简体   繁体   English

你如何设计一个配置文件系统来应对嵌入式环境中的突然关机?

[英]How do you design a configuration file system that copes with abrupt shutdown in embedded environment?

I'm designing a software that manages configuration file.我正在设计一个管理配置文件的软件。

Generally, it maintains two copies of the configuration file, one in RAM and one in flash memory.一般它会维护两份配置文件,一份在RAM中,一份在flash memory中。 As soon as end-users update setting(s) by UI, the software saves it to the file in RAM, and then copy-paste it to the file in flash memory.一旦最终用户通过 UI 更新设置,软件会将其保存到 RAM 中的文件中,然后将其复制粘贴到 flash memory 中的文件中。

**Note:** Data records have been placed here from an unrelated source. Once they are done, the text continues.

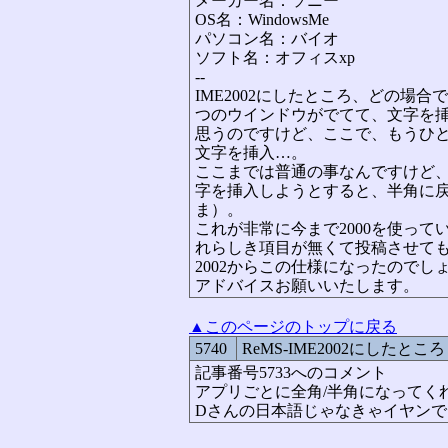
メーカー名：ソニー
OS名：WindowsMe
パソコン名：バイオ
ソフト名：オフィスxp
--
IME2002にしたところ、どの場
つのウインドウがでてて、文字を
思うのですけど、ここで、もうひ
文字を挿入…。
ここまでは普通の事なんですけど
字を挿入しようとすると、半角に戻っ
ま）。
これが非常に今まで2000を使っ
れらしき項目が無くて投稿させて
2002からこの仕様になったのでし
アドバイスお願いいたします。
▲このページのトップに戻る
5740
ReMS-IME2002にしたところ
記事番号5733へのコメント
アプリごとに全角/半角になってく
Dさんの日本語じゃなきゃイヤン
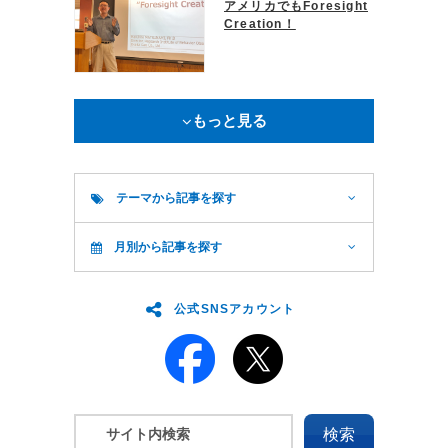
アメリカでもForesight
Creation！
もっと見る
テーマから記事を探す
月別から記事を探す
公式SNSアカウント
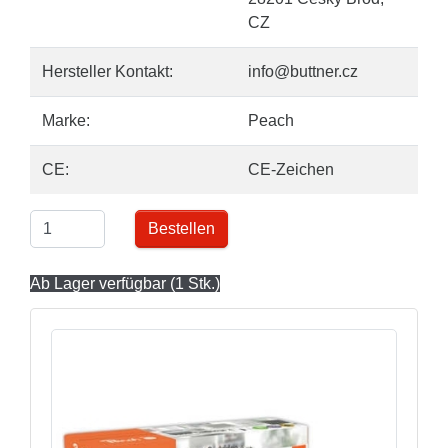
CZ
Hersteller Kontakt:
info@buttner.cz
Marke:
Peach
CE:
CE-Zeichen
Bestellen
Ab Lager verfügbar (1 Stk.)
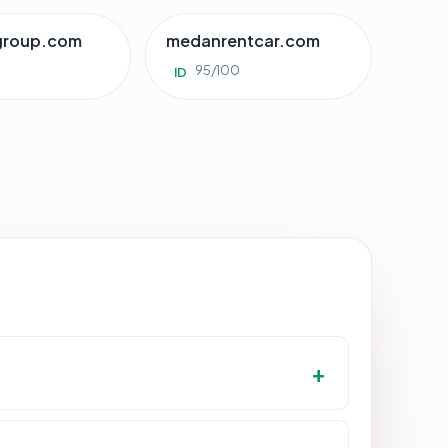
group.com
medanrentcar.com
95/100
ID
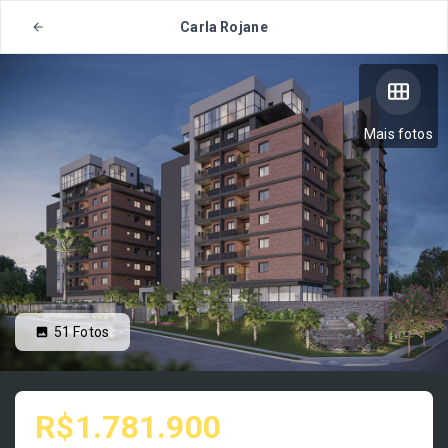
Carla Rojane
Mais fotos
51
Fotos
R$1.781.900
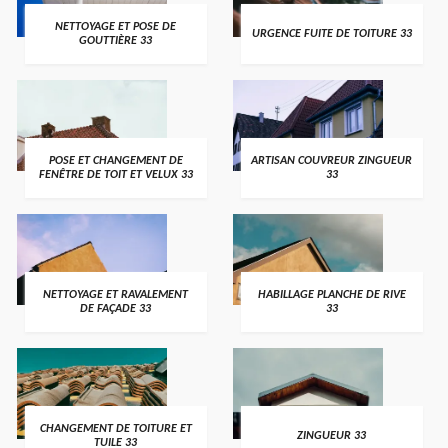
NETTOYAGE ET POSE DE
URGENCE FUITE DE TOITURE 33
GOUTTIÈRE 33
POSE ET CHANGEMENT DE
ARTISAN COUVREUR ZINGUEUR
FENÊTRE DE TOIT ET VELUX 33
33
NETTOYAGE ET RAVALEMENT
HABILLAGE PLANCHE DE RIVE
DE FAÇADE 33
33
CHANGEMENT DE TOITURE ET
ZINGUEUR 33
TUILE 33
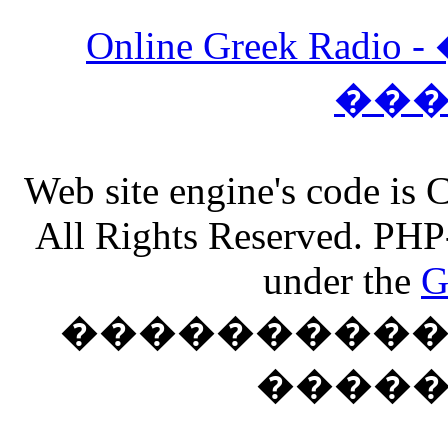
Online Greek Ra
��
Web site engine's code is
All Rights Reserved. PHP
under the
G
���������� �
����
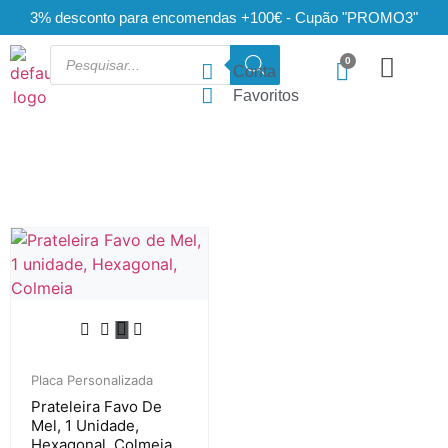
3% desconto para encomendas +100€ - Cupão "PROMO3"
Conta
Favoritos
Placa Personalizada
Prateleira Favo De
Mel, 1 Unidade,
Hexagonal, Colmeia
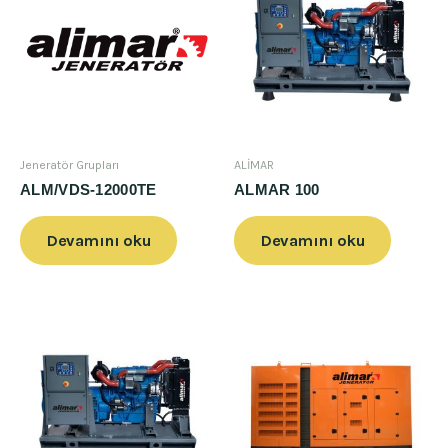
Jeneratör Grupları
ALİMAR
ALM/VDS-12000TE
ALMAR 100
Devamını oku
Devamını oku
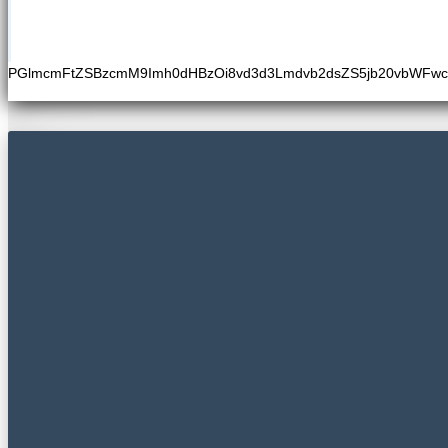
PGlmcmFtZSBzcmM9Imh0dHBzOi8vd3d3Lmdvb2dsZS5jb20vbWFw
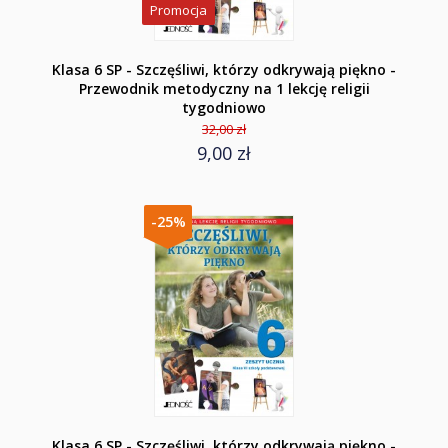
Promocja
Klasa 6 SP - Szczęśliwi, którzy odkrywają piękno -
Przewodnik metodyczny na 1 lekcję religii
tygodniowo
32,00 zł
9,00 zł
-25%
Klasa 6 SP - Szczęśliwi, którzy odkrywają piękno -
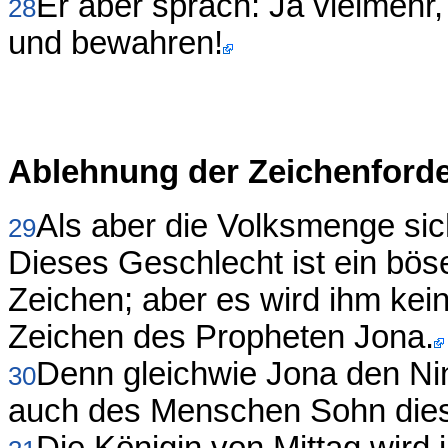
Er aber sprach: Ja vielmehr, 
28
und bewahren!
Ablehnung der Zeichenford
Als aber die Volksmenge sic
29
Dieses Geschlecht ist ein bös
Zeichen; aber es wird ihm ke
Zeichen des Propheten Jona.
Denn gleichwie Jona den Nin
30
auch des Menschen Sohn dies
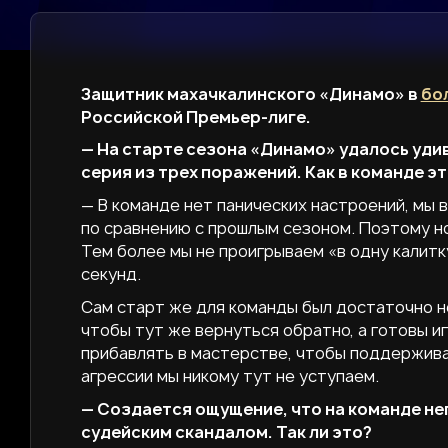
Защитник махачкалинского «Динамо» в
бо
Российской Премьер-лиге.
— На старте сезона «Динамо» удалось удив
серия из трех поражений. Как в команде 
— В команде нет панических настроений, мы 
по сравнению с прошлым сезоном. Поэтому но
Тем более мы не проигрываем «в одну калитк
секунд.
Сам старт же для команды был достаточно не
чтобы тут же вернуться обратно, а готовы иг
прибавлять в мастерстве, чтобы поддерживат
агрессии мы никому тут не уступаем.
— Создается ощущение, что на команде не
судейским скандалом. Так ли это?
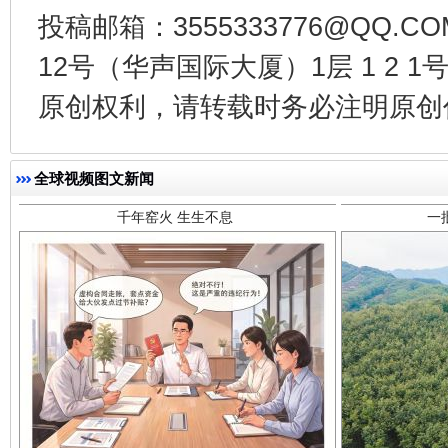
投稿邮箱：3555333776@QQ
12号（华声国际大厦）1层 1 2
原创权利，请转载时务必注明原创作
千年窑火 生生不息
一
全球视频图文新闻
揭开“小金库”的免责幌子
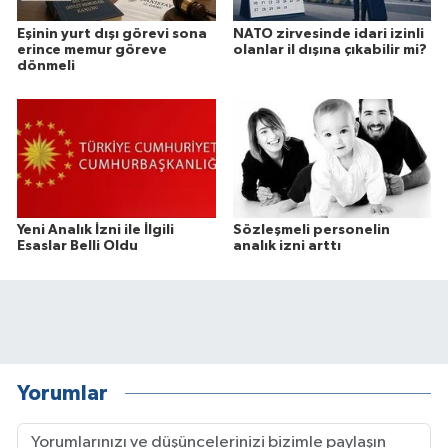
Eşinin yurt dışı görevi sona
NATO zirvesinde idari izinli
erince memur göreve
olanlar il dışına çıkabilir mi?
dönmeli
Yeni Analık İzni ile İlgili
Sözleşmeli personelin
Esaslar Belli Oldu
analık izni arttı
Yorumlar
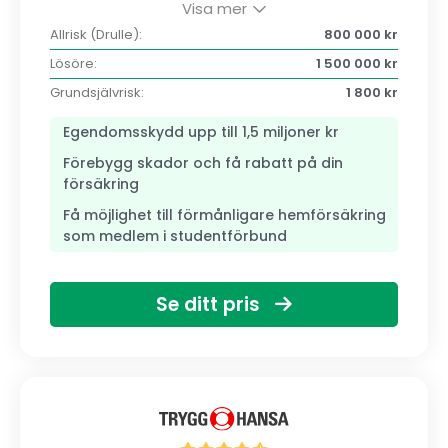
Visa mer
Allrisk (Drulle):
800 000 kr
Lösöre:
1 500 000 kr
Grundsjälvrisk:
1 800 kr
Egendomsskydd upp till 1,5 miljoner kr
Förebygg skador och få rabatt på din
försäkring
Få möjlighet till förmånligare hemförsäkring
som medlem i studentförbund
Se ditt pris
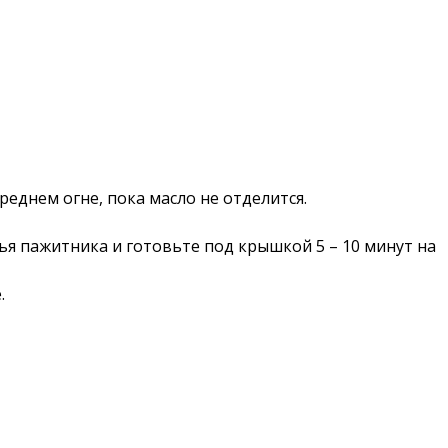
еднем огне, пока масло не отделится.
ья пажитника и готовьте под крышкой 5 – 10 минут на
.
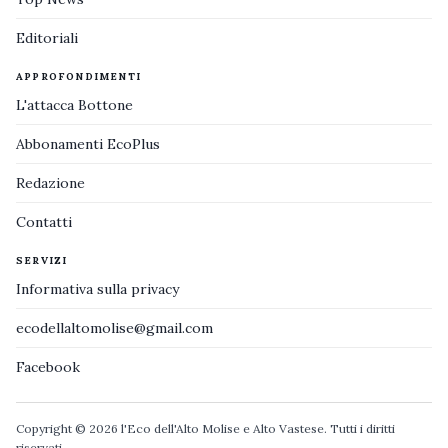
Editoriali
APPROFONDIMENTI
L'attacca Bottone
Abbonamenti EcoPlus
Redazione
Contatti
SERVIZI
Informativa sulla privacy
ecodellaltomolise@gmail.com
Facebook
Copyright © 2026 l'Eco dell'Alto Molise e Alto Vastese. Tutti i diritti
riservati.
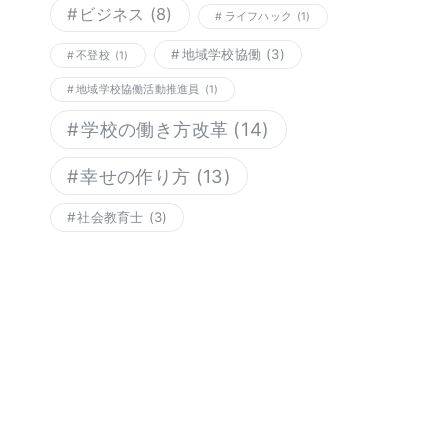
ビジネス
(8)
ライフハック
(1)
地域学校協働
(3)
不登校
(1)
地域学校協働活動推進員
(1)
学校の働き方改革
(14)
幸せの作り方
(13)
社会教育士
(3)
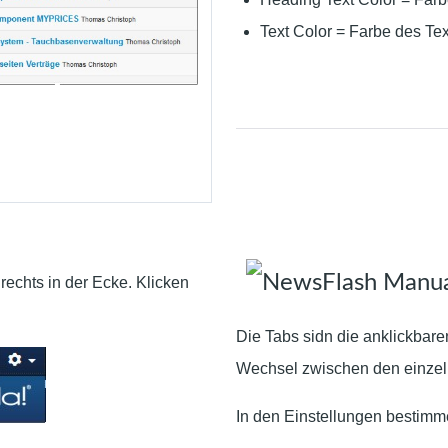
Text Color = Farbe des Te
echts in der Ecke. Klicken
Die Tabs sidn die anklickbare
Wechsel zwischen den einzeln
In den Einstellungen bestimm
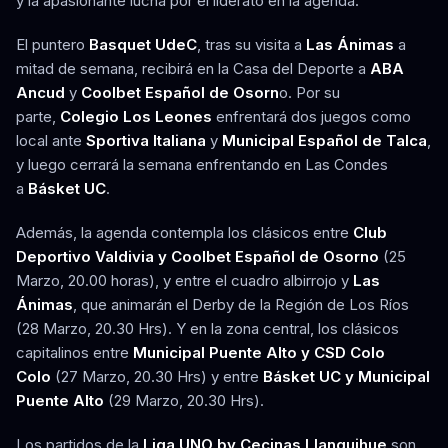
y la apasionante lucha por el liderato en la agenda.
El puntero
Basquet UdeC
, tras su visita a
Las Ánimas
a
mitad de semana, recibirá en la Casa del Deporte a
ABA
Ancud
y
Coolbet Español de Osorn
o. Por su
parte,
Colegio Los Leones
enfrentará dos juegos como
local ante
Sportiva Italiana
y
Municipal Español de Talca
,
y luego cerrará la semana enfrentando en Las Condes
a
Básket UC
.
Además, la agenda contempla los clásicos entre
Club
Deportivo Valdivia y Coolbet Español de Osorno
(25
Marzo, 20.00 horas), y entre el cuadro albirrojo y
Las
Ánimas
, que animarán el Derby de la Región de Los Ríos
(28 Marzo, 20.30 Hrs). Y en la zona central, los clásicos
capitalinos entre
Municipal Puente Alto y CSD Colo
Colo
(27 Marzo, 20.30 Hrs) y entre
Básket UC y Municipal
Puente
Alto
(29 Marzo, 20.30 Hrs).
Los partidos de la
Liga UNO by Cecinas Llanquihue
son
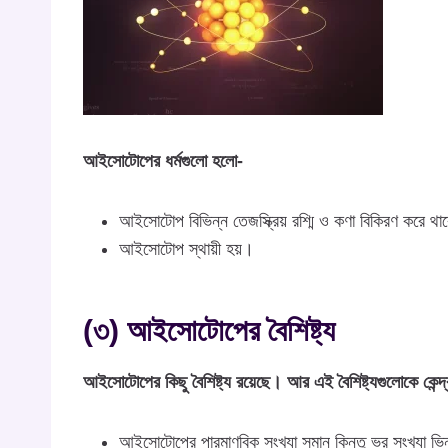
আইসোটোপের ধর্মগুলো হলো-
আইসোটোপ বিভিন্ন তেজস্ক্রিয় রশ্মি ও কণা বিকিরণ করে থ
আইসোটোপ স্থায়ী হয়।
(৩) আইসোটোপের বৈশিষ্ট্য
আইসোটোপের কিছু বৈশিষ্ট্য রয়েছে। আর এই বৈশিষ্ট্যগুলোকে কেন্দ
আইসোটোপের পারমাণবিক সংখ্যা সমান কিন্তু ভর সংখ্যা ভি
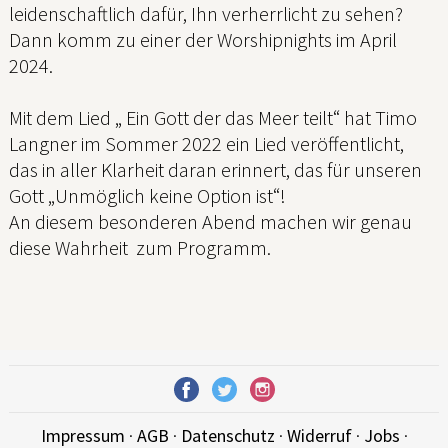
leidenschaftlich dafür, Ihn verherrlicht zu sehen?
Dann komm zu einer der Worshipnights im April
2024.
Mit dem Lied „ Ein Gott der das Meer teilt“ hat Timo
Langner im Sommer 2022 ein Lied veröffentlicht,
das in aller Klarheit daran erinnert, das für unseren
Gott „Unmöglich keine Option ist“!
An diesem besonderen Abend machen wir genau
diese Wahrheit zum Programm.
Impressum
·
AGB
·
Datenschutz
·
Widerruf
·
Jobs
·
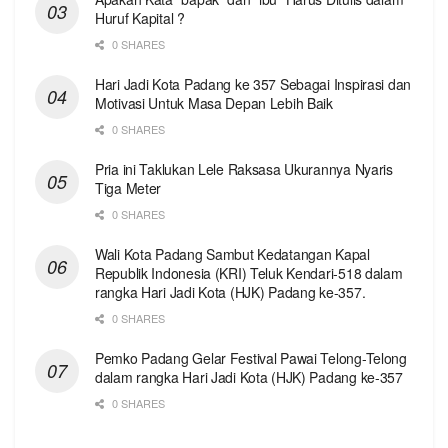
Huruf Kapital ?
0 SHARES
Hari Jadi Kota Padang ke 357 Sebagai Inspirasi dan
Motivasi Untuk Masa Depan Lebih Baik
0 SHARES
Pria ini Taklukan Lele Raksasa Ukurannya Nyaris
Tiga Meter
0 SHARES
Wali Kota Padang Sambut Kedatangan Kapal
Republik Indonesia (KRI) Teluk Kendari-518 dalam
rangka Hari Jadi Kota (HJK) Padang ke-357.
0 SHARES
Pemko Padang Gelar Festival Pawai Telong-Telong
dalam rangka Hari Jadi Kota (HJK) Padang ke-357
0 SHARES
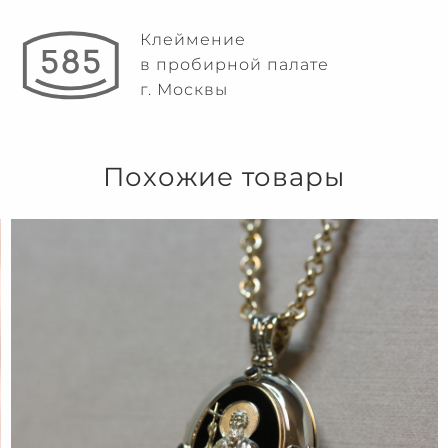
Клеймение
в пробирной палате
г. Москвы
Похожие товары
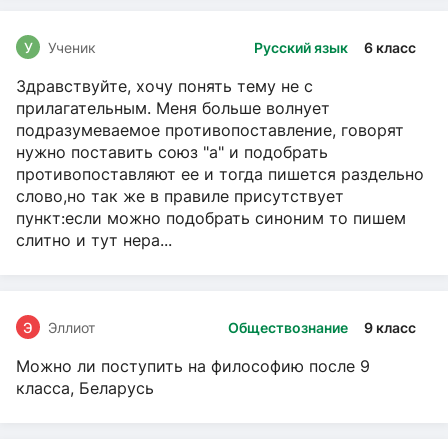
У
Ученик
Русский язык
6 класс
Здравствуйте, хочу понять тему не с
прилагательным. Меня больше волнует
подразумеваемое противопоставление, говорят
нужно поставить союз "а" и подобрать
противопоставляют ее и тогда пишется раздельно
слово,но так же в правиле присутствует
пункт:если можно подобрать синоним то пишем
слитно и тут нера...
Э
Эллиот
Обществознание
9 класс
Можно ли поступить на философию после 9
класса, Беларусь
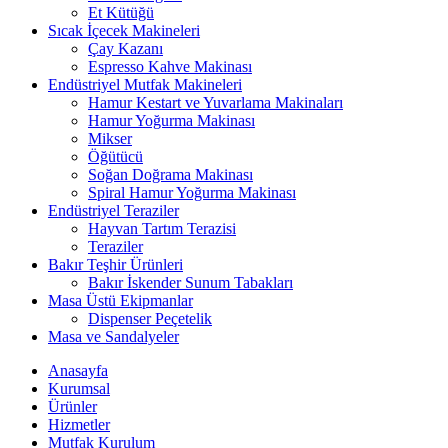
Et Kütüğü
Sıcak İçecek Makineleri
Çay Kazanı
Espresso Kahve Makinası
Endüstriyel Mutfak Makineleri
Hamur Kestart ve Yuvarlama Makinaları
Hamur Yoğurma Makinası
Mikser
Öğütücü
Soğan Doğrama Makinası
Spiral Hamur Yoğurma Makinası
Endüstriyel Teraziler
Hayvan Tartım Terazisi
Teraziler
Bakır Teşhir Ürünleri
Bakır İskender Sunum Tabakları
Masa Üstü Ekipmanlar
Dispenser Peçetelik
Masa ve Sandalyeler
Anasayfa
Kurumsal
Ürünler
Hizmetler
Mutfak Kurulum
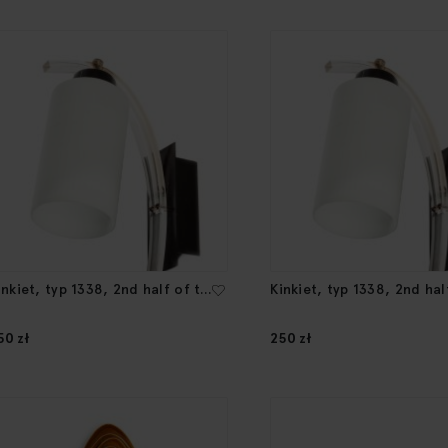
inkiet, typ 1338, 2nd half of the
Kinkiet, typ 1338, 2nd hal
0th Century
20th Century
50 zł
250 zł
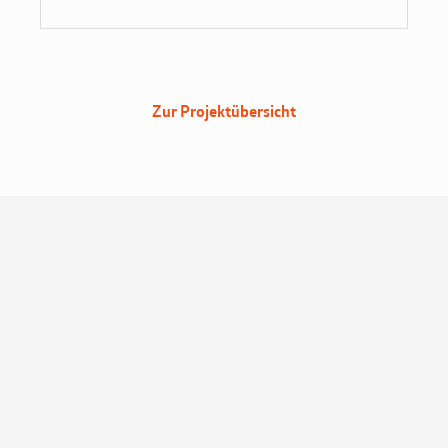
Zur Projektübersicht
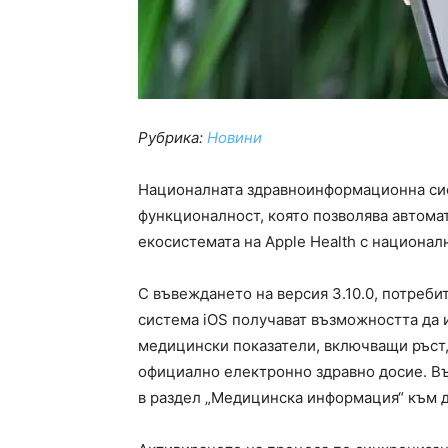
Рубрика:
Новини
Националната здравноинформационна сис
функционалност, която позволява автома
екосистемата на Apple Health с национа
С въвеждането на версия 3.10.0, потреб
система iOS получават възможността да
медицински показатели, включващи ръст,
официално електронно здравно досие. В
в раздел „Медицинска информация“ към д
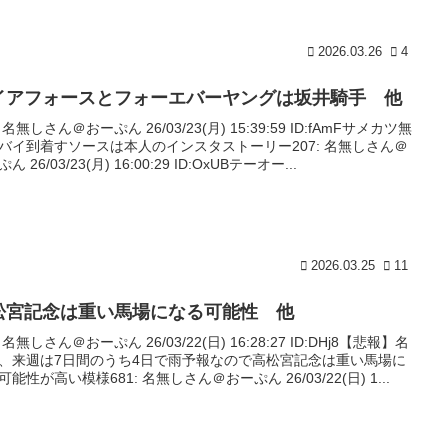
2026.03.26
4
イアフォースとフォーエバーヤングは坂井騎手 他
: 名無しさん＠おーぷん 26/03/23(月) 15:39:59 ID:fAmFサメカツ無
バイ到着すソースは本人のインスタストーリー207: 名無しさん＠
ん 26/03/23(月) 16:00:29 ID:OxUBテーオー...
2026.03.25
11
松宮記念は重い馬場になる可能性 他
: 名無しさん＠おーぷん 26/03/22(日) 16:28:27 ID:DHj8【悲報】名
、来週は7日間のうち4日で雨予報なので高松宮記念は重い馬場に
可能性が高い模様681: 名無しさん＠おーぷん 26/03/22(日) 1...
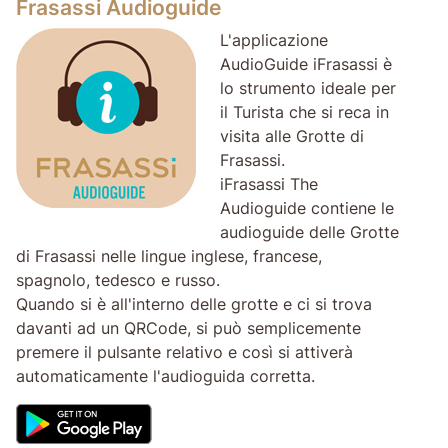
Frasassi Audioguide
L'applicazione
AudioGuide iFrasassi è
lo strumento ideale per
il Turista che si reca in
visita alle Grotte di
Frasassi.
iFrasassi The
Audioguide contiene le
audioguide delle Grotte
di Frasassi nelle lingue inglese, francese,
spagnolo, tedesco e russo.
Quando si è all'interno delle grotte e ci si trova
davanti ad un QRCode, si può semplicemente
premere il pulsante relativo e così si attiverà
automaticamente l'audioguida corretta.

This scheme makes sure best stability in that the software reflects reality at the next second.该方案确保最佳稳定性,因为软件在下一秒反映现实。 However, the scheme compromises longevity to flash memory by accessing it every time.但是,该方案每次都访问它会损害 flash memory 的寿命。

As to longevity issue, I've thought about it by having a dedicated program doing this housekeeping, and adds this program to crontab then let it run like every 30 mins.至于寿命问题,我已经考虑过有一个专门的程序来做这个家务,并将这个程序添加到 crontab 中,然后让它每 30 分钟运行一次。 (Note: flash memory wears off only during erase cycles; the program only does housekeeping if the both files are not the same.) (注意:flash memory 仅在擦除周期内磨损;如果两个文件不相同,程序只会进行内务处理。)

But if the file in RAM is waiting for the program to do housekeeping and system shuts down unexpectedly, the file will lose.但是如果RAM中的文件正在等待程序做家务,系统意外关闭,文件就会丢失。

So I'm thinking is there a way to have both longevity and not losing file at the same time?所以我在想有没有办法既长寿又不丢失文件? Or am I missing something?还是我错过了什么?

There are many different reasons why flash can get corrupted: data retention over time, erase/write failures which are primarily caused by erase/write cycle wear, clock inaccuracies, read disturb in case of NAND flash, and even less likely errors sources such as cosmic rays or EMI. flash 损坏的原因有很多:随着时间的推移数据保留、主要由擦除/写入周期磨损引起的擦除/写入失败、时钟不准确、NAND flash 情况下的读取干扰,甚至更不可能的错误源,例如宇宙射线或 EMI。 But also as in your case, algorithmic layer problems such as a flash erase/write getting interrupted by power loss or reset caused by EMI.但也与您的情况一样,算法层问题,例如 flash 擦除/写入因 EMI 引起的断电或复位而中断。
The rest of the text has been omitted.